_THE RECORDS_

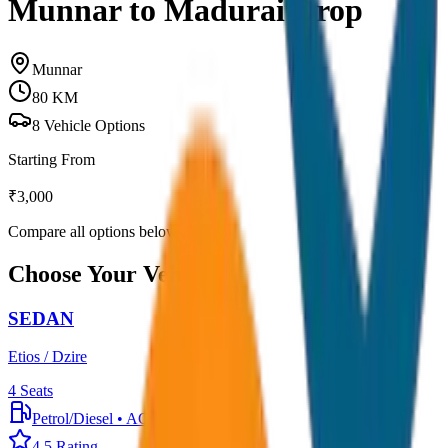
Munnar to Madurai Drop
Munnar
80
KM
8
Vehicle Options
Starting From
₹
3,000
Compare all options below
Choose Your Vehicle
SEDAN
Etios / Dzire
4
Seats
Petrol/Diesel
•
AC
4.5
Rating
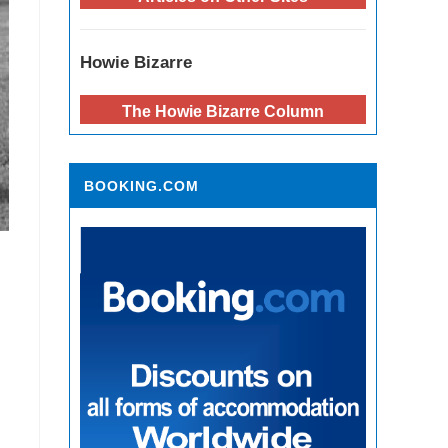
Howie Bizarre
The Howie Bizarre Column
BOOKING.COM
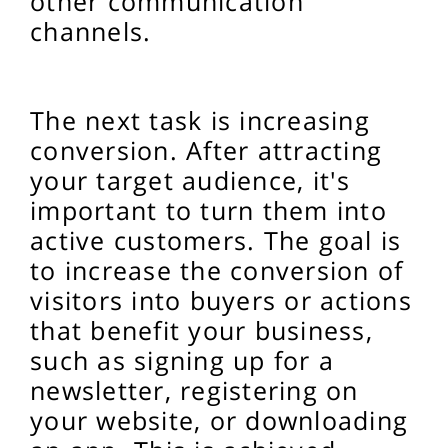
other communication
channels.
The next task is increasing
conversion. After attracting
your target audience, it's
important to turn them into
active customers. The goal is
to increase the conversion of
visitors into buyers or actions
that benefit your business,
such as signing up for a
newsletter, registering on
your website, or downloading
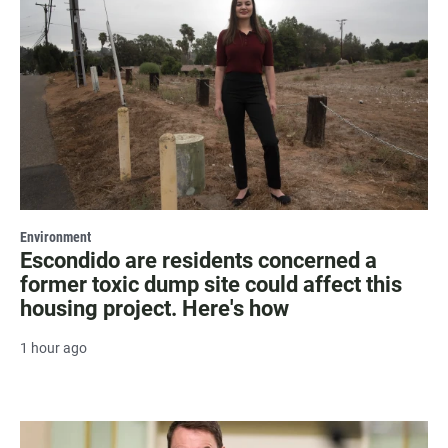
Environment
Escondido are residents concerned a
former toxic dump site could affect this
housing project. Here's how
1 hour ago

_PROBLEM TO SOLVE_
Go to the line that contains "Starting From" and copy it and every line after it through the end of the entries, exactly, without the pictures.

_COMPLETED EXERCISE_
Starting From
₹
3,000
Compare all options below
Choose Your Vehicle
SEDAN
Etios / Dzire
4
Seats
Petrol/Diesel
•
AC
4.5
Rating
Howie Bizarre
The Howie Bizarre Column
BOOKING.COM
other communication
channels.
The next task is increasing
conversion. After attracting
your target audience, it's
important to turn them into
active customers. The goal is
to increase the conversion of
visitors into buyers or actions
that benefit your business,
such as signing up for a
newsletter, registering on
your website, or downloading
Environment
Escondido are residents concerned a
former toxic dump site could affect this
housing project. Here's how
1 hour ago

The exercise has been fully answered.